[TASK MATERIAL]
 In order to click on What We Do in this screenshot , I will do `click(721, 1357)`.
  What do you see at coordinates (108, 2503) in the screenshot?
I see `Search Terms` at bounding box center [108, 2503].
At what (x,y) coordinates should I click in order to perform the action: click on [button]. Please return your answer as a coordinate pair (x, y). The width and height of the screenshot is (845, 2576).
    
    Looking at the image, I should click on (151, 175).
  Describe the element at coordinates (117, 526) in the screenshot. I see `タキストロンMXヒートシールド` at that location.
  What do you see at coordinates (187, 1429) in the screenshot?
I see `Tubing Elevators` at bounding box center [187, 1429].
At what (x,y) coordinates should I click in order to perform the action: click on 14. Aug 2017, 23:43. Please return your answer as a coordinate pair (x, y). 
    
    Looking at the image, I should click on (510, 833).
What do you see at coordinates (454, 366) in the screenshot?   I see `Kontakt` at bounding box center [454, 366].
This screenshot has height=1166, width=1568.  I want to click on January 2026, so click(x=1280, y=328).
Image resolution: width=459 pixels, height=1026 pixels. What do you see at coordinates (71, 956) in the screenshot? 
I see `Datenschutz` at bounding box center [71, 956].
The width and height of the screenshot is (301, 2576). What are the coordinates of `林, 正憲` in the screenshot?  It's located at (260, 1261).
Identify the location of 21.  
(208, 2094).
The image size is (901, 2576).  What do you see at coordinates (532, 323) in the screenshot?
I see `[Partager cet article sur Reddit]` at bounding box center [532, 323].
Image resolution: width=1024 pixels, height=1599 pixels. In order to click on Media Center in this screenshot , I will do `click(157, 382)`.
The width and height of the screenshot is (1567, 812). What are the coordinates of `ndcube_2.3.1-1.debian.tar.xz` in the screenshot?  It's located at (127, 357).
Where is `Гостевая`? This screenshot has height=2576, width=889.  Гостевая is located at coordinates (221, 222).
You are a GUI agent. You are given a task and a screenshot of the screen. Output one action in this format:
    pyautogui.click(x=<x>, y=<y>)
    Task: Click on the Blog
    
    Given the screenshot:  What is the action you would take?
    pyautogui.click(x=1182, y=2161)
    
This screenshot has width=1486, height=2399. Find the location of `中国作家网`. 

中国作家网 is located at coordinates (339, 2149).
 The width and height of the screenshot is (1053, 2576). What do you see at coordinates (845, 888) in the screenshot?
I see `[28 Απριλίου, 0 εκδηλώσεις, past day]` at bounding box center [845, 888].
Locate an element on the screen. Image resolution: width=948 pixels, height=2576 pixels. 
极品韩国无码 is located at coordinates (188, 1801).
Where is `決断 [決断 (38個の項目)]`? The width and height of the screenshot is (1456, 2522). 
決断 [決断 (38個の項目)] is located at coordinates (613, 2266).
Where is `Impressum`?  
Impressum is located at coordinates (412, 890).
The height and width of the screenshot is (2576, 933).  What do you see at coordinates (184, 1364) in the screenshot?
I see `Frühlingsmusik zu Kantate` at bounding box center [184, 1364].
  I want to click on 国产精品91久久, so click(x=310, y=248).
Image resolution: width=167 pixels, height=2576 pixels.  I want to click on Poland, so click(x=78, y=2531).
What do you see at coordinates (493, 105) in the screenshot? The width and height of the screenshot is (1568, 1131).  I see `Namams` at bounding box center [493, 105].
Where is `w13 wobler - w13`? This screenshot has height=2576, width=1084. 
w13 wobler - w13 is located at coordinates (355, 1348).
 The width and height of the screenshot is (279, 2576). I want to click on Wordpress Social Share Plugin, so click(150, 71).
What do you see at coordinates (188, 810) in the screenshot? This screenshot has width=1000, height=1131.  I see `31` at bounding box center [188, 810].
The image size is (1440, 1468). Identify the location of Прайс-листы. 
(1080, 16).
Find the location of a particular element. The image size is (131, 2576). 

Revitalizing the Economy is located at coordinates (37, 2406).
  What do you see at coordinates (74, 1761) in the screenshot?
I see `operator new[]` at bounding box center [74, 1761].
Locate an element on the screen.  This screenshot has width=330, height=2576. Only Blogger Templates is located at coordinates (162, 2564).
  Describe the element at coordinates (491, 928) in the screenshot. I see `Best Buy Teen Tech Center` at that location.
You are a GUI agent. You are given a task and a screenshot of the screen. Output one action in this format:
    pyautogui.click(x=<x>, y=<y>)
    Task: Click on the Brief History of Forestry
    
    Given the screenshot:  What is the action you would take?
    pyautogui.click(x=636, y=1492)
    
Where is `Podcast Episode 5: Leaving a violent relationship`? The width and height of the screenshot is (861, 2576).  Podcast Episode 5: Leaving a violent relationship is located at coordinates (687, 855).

[YOUR ASSIGNMENT]
Exactly repeat the lines from the line that contains "is (1456, 2522)." to the end of the entries, both included, and leave out all other lines.

[RESPONSE]
Where is `決断 [決断 (38個の項目)]`? The width and height of the screenshot is (1456, 2522). 
決断 [決断 (38個の項目)] is located at coordinates (613, 2266).
Where is `Impressum`?  
Impressum is located at coordinates (412, 890).
The height and width of the screenshot is (2576, 933).  What do you see at coordinates (184, 1364) in the screenshot?
I see `Frühlingsmusik zu Kantate` at bounding box center [184, 1364].
  I want to click on 国产精品91久久, so click(x=310, y=248).
Image resolution: width=167 pixels, height=2576 pixels.  I want to click on Poland, so click(x=78, y=2531).
What do you see at coordinates (493, 105) in the screenshot? The width and height of the screenshot is (1568, 1131).  I see `Namams` at bounding box center [493, 105].
Where is `w13 wobler - w13`? This screenshot has height=2576, width=1084. 
w13 wobler - w13 is located at coordinates (355, 1348).
 The width and height of the screenshot is (279, 2576). I want to click on Wordpress Social Share Plugin, so click(150, 71).
What do you see at coordinates (188, 810) in the screenshot? This screenshot has width=1000, height=1131.  I see `31` at bounding box center [188, 810].
The image size is (1440, 1468). Identify the location of Прайс-листы. 
(1080, 16).
Find the location of a particular element. The image size is (131, 2576). 

Revitalizing the Economy is located at coordinates (37, 2406).
  What do you see at coordinates (74, 1761) in the screenshot?
I see `operator new[]` at bounding box center [74, 1761].
Locate an element on the screen.  This screenshot has width=330, height=2576. Only Blogger Templates is located at coordinates (162, 2564).
  Describe the element at coordinates (491, 928) in the screenshot. I see `Best Buy Teen Tech Center` at that location.
You are a GUI agent. You are given a task and a screenshot of the screen. Output one action in this format:
    pyautogui.click(x=<x>, y=<y>)
    Task: Click on the Brief History of Forestry
    
    Given the screenshot:  What is the action you would take?
    pyautogui.click(x=636, y=1492)
    
Where is `Podcast Episode 5: Leaving a violent relationship`? The width and height of the screenshot is (861, 2576).  Podcast Episode 5: Leaving a violent relationship is located at coordinates (687, 855).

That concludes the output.